After Pokemon, where does Nintendo go?

If you're like millions of other Americans, you've spent much of your last week or so playing Pokemon Go.

But will it lead you to buy other Nintendo games or its next game console that will hit store shelves next year?

That's the multibillion-dollar question facing the venerable video game vendor after the runaway success of the augmented reality game that it helped conceive and which was developed by a company it partly owns. Down in the dumps for years, Nintendo desperately needed a success like Pokemon Go. But it's anyone's guess whether and to what degree the Japanese game-maker will be able to capitalize on it.
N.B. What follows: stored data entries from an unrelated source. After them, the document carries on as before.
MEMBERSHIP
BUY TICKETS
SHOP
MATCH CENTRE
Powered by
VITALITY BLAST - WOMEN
"It's great to have a nice hit that gets all this attention around you, but it needs to be part of a long-term strategy," said David Cole, president of DFC Intelligence, a game industry consulting firm.
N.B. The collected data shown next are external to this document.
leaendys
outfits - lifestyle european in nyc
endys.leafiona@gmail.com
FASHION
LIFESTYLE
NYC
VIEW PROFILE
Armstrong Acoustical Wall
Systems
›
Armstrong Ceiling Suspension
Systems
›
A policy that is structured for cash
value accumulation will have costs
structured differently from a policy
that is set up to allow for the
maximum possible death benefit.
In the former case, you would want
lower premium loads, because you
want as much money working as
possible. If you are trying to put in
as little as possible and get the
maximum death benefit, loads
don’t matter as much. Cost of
The company is getting different advice on what that long-term strategy should be. Seeing how well Pokemon Go has done, it could make a bigger effort to produce other mobile games. Or Nintendo could try to use the game as a marketing opportunity to reintroduce itself to consumers and lure them into buying its own proprietary game machines. Either way, the company faces both challenges and opportunities.

Meanwhile, there's the risk that Pokemon Go will prove to be a passing fad that fades away as quickly as it emerged.

"This is going to be a huge learning experience for them," said Billy Pidgeon, an independent market researcher who covers the video game industry.

Released early this month, Pokemon Go quickly became a multinational phenomenon. Built around the idea of capturing the popular Pokemon characters in real-world places, it quickly jumped to the top of the charts in terms of downloads and sales.

The rapid success of Pokemon Go sent Nintendo's stock soaring by some $7.5 billion. But it's unclear just how much Nintendo is actually benefiting from the game. The game is free to download, but users can purchase game coins which they can use to buy items like extra balls, which are needed to catch characters.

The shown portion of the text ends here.